Transcribed page contents
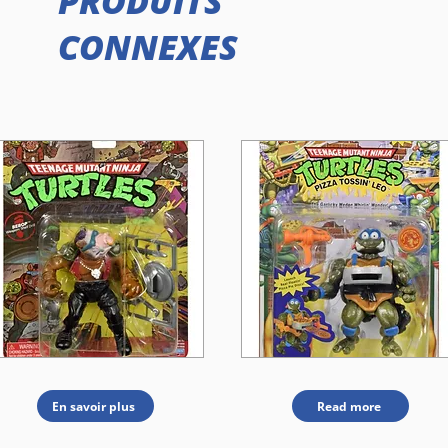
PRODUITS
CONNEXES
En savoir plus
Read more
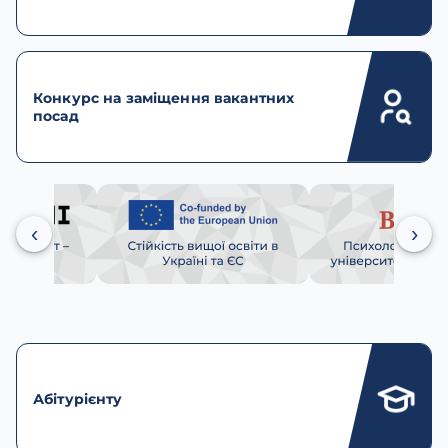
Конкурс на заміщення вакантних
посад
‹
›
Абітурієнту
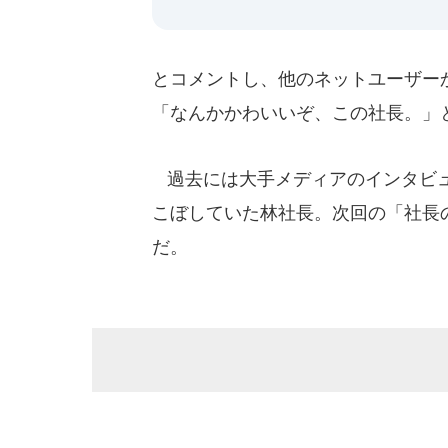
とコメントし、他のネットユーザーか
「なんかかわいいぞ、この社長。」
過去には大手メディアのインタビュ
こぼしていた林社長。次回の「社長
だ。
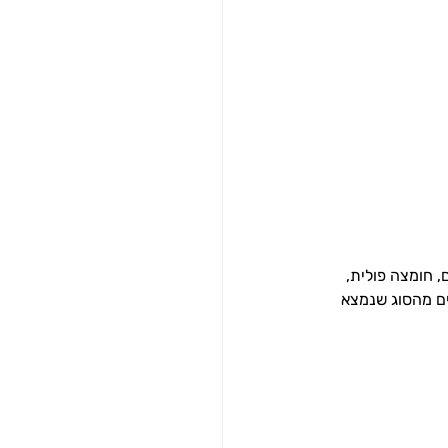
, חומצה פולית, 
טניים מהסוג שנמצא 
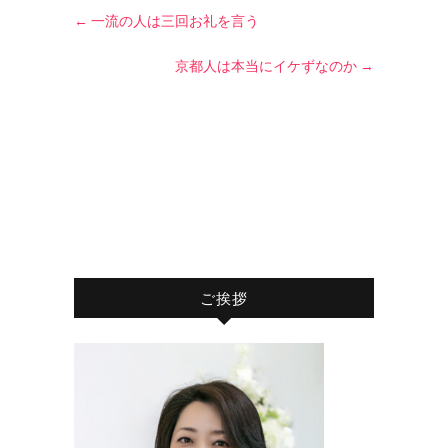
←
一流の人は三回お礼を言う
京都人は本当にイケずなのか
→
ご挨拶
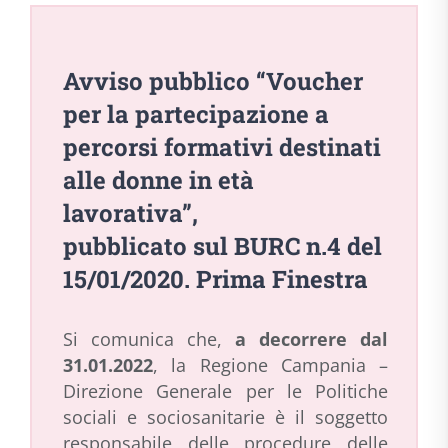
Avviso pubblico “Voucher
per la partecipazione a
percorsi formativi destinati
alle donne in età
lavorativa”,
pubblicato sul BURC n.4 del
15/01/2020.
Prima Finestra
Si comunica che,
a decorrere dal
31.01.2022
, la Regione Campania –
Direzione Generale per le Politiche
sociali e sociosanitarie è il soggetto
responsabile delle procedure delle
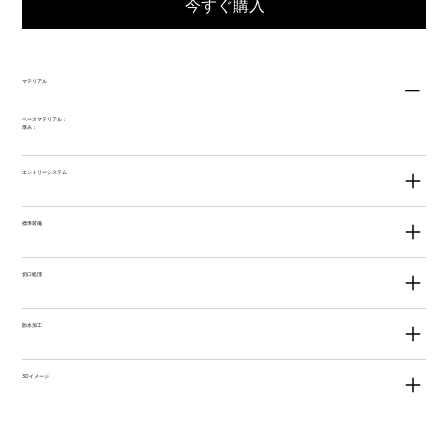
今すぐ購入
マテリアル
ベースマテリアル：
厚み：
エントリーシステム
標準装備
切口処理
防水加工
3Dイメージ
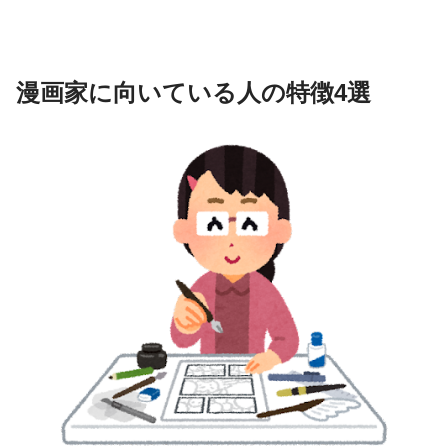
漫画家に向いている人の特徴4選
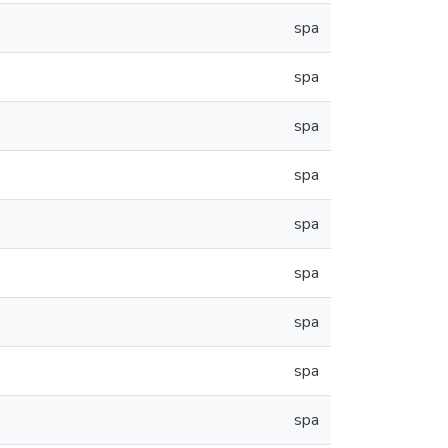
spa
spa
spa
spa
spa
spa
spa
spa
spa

- AIM OF THE EXERCISE
Quote all the records verbatim, dropping any pictures from your copy.

- PROBLEM SOLUTION
PRODUITS
CONNEXES
En savoir plus
Read more
Конкурс на заміщення вакантних
посад
‹
›
Абітурієнту
とコメントし、他のネットユーザーか
「なんかかわいいぞ、この社長。」
過去には大手メディアのインタビュ
こぼしていた林社長。次回の「社長
だ。
, חומצה פולית, 
טניים מהסוג שנמצא 
←
一流の人は三回お礼を言う
京都人は本当にイケずなのか
→
ご挨拶
Avviso pubblico “Voucher
per la partecipazione a
percorsi formativi destinati
alle donne in età
lavorativa”,
pubblicato sul BURC n.4 del
15/01/2020.
Prima Finestra
Si comunica che,
a decorrere dal
31.01.2022
, la Regione Campania –
Direzione Generale per le Politiche
sociali e sociosanitarie è il soggetto
responsabile delle procedure delle
今すぐ購入
マテリアル
ベースマテリアル：
厚み：
エントリーシステム
標準装備
切口処理
防水加工
3Dイメージ
漫画家に向いている人の特徴4選
spa
spa
spa
spa
spa
spa
spa
spa
spa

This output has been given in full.